Suddenly, boys everywhere started going down on one knee, a single red rose in hand, asking random girls on sidewalks to be their Valentine.
They weren’t looking for love, or even cared for friendship. They probably didn’t even know what the word Valentine meant or signified. It was trendy and they wanted to partake. Most girls loved the attention. Most parents were outraged.
I was at the receiving end of many a card and pink teddy bear but I always crushed my suitors’ souls with ease. It felt shallow, meaningless, frivolous.
It felt forced.
My daughter’s exposure to, and experience with, this day will be vastly different. She’ll know of it as a day one exchanges heart-shaped stickers, stamps, erasers, Pinterest-inspired sun catchers…

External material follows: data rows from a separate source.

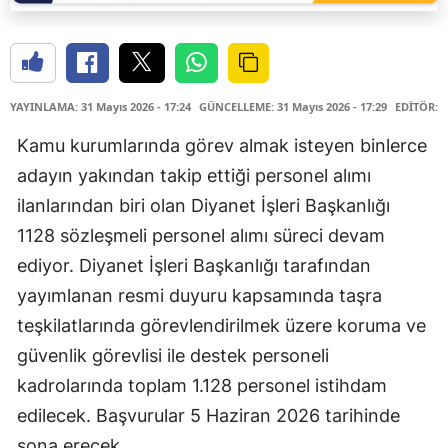
YAYINLAMA: 31 Mayıs 2026 - 17:24
GÜNCELLEME: 31 Mayıs 2026 - 17:29
EDİTÖR: 
Kamu kurumlarında görev almak isteyen binlerce
adayın yakından takip ettiği personel alımı
ilanlarından biri olan Diyanet İşleri Başkanlığı
1128 sözleşmeli personel alımı süreci devam
ediyor. Diyanet İşleri Başkanlığı tarafından
yayımlanan resmi duyuru kapsamında taşra
teşkilatlarında görevlendirilmek üzere koruma ve
güvenlik görevlisi ile destek personeli
kadrolarında toplam 1.128 personel istihdam
edilecek. Başvurular 5 Haziran 2026 tarihinde
sona erecek.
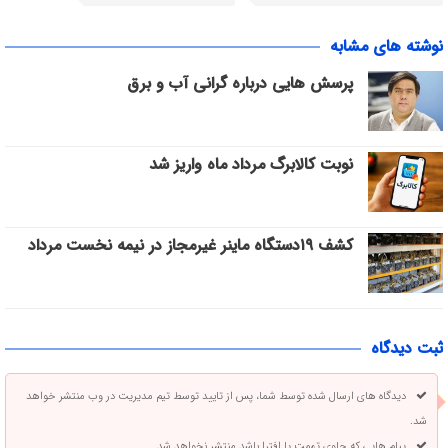
نوشته های مشابه
پرسش هایی درباره گرانی آب و برق
نوبت کالابرگ مرداد ماه واریز شد
کشف ۱۹دستگاه ماینر غیرمجاز در نیمه نخست مرداد
ثبت دیدگاه
دیدگاه های ارسال شده توسط شما، پس از تایید توسط تیم مدیریت در وب منتشر خواهد
شد.
پیام هایی که حاوی تهمت یا افترا باشد منتشر نخواهد شد.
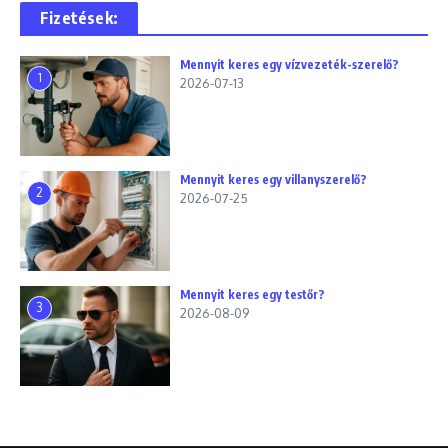
Fizetések:
Mennyit keres egy vízvezeték-szerelő?
1
2026-07-13
Mennyit keres egy villanyszerelő?
2
2026-07-25
Mennyit keres egy testőr?
3
2026-08-09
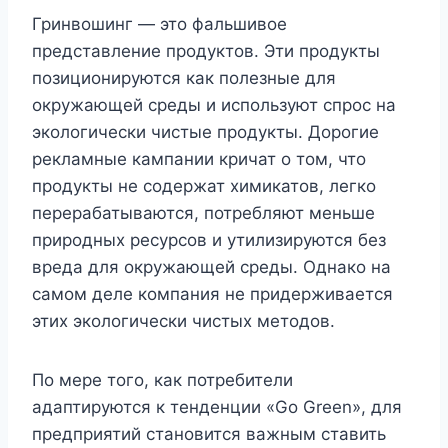
Гринвошинг — это фальшивое
представление продуктов. Эти продукты
позиционируются как полезные для
окружающей среды и используют спрос на
экологически чистые продукты. Дорогие
рекламные кампании кричат ​​о том, что
продукты не содержат химикатов, легко
перерабатываются, потребляют меньше
природных ресурсов и утилизируются без
вреда для окружающей среды. Однако на
самом деле компания не придерживается
этих экологически чистых методов.
По мере того, как потребители
адаптируются к тенденции «Go Green», для
предприятий становится важным ставить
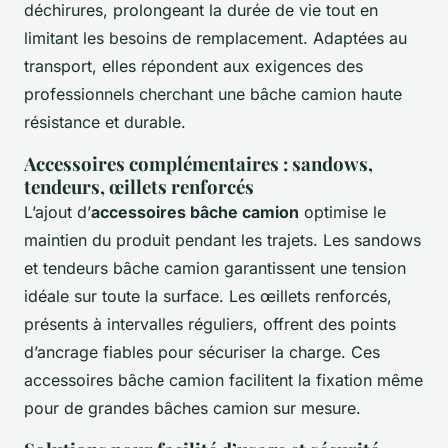
déchirures, prolongeant la durée de vie tout en
limitant les besoins de remplacement. Adaptées au
transport, elles répondent aux exigences des
professionnels cherchant une bâche camion haute
résistance et durable.
Accessoires complémentaires : sandows,
tendeurs, œillets renforcés
L’ajout d’
accessoires bâche camion
optimise le
maintien du produit pendant les trajets. Les sandows
et tendeurs bâche camion garantissent une tension
idéale sur toute la surface. Les œillets renforcés,
présents à intervalles réguliers, offrent des points
d’ancrage fiables pour sécuriser la charge. Ces
accessoires bâche camion facilitent la fixation même
pour de grandes bâches camion sur mesure.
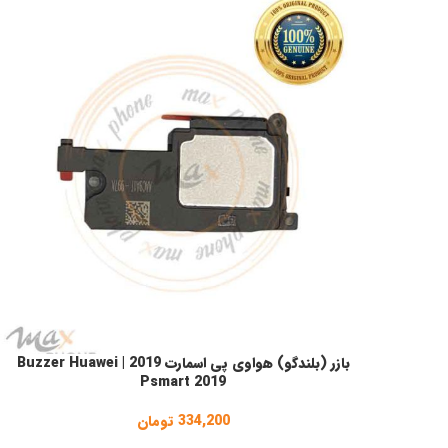
بازر (بلندگو) هواوی پی اسمارت 2019 | Buzzer Huawei
افزودن به سبد خرید
Psmart 2019
334,200
تومان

She’ll know of it as an occasion to make red and pink and rainbow-colored cards for her friends, teachers, parents, grandparents, cousins, neighbors…
As she grows older, she’ll see a deluge of heart-shaped chocolates, pre-fixed menus, the ubiquitous dozen long-stemmed “premium” red roses…
From a simple note a guy wrote in jail for his beloved, to a no-expenses barred extravaganza … She’ll likely read about, observe and participate in it all.
And I hope she will remember that love is much more than all of this.
That love is quiet and strong and spontaneous. It is self-sufficient and compassionate and all-embracing.
That love can find expression in flowers bought on a whim. That it can take the form of an unasked-for hug or an unexpected kiss. That love doesn’t always have to be of the romantic variety.
That love doesn’t need money. Or rituals. Or social recognition.
I hope she will recognize that love isn’t a prisoner to one day in February.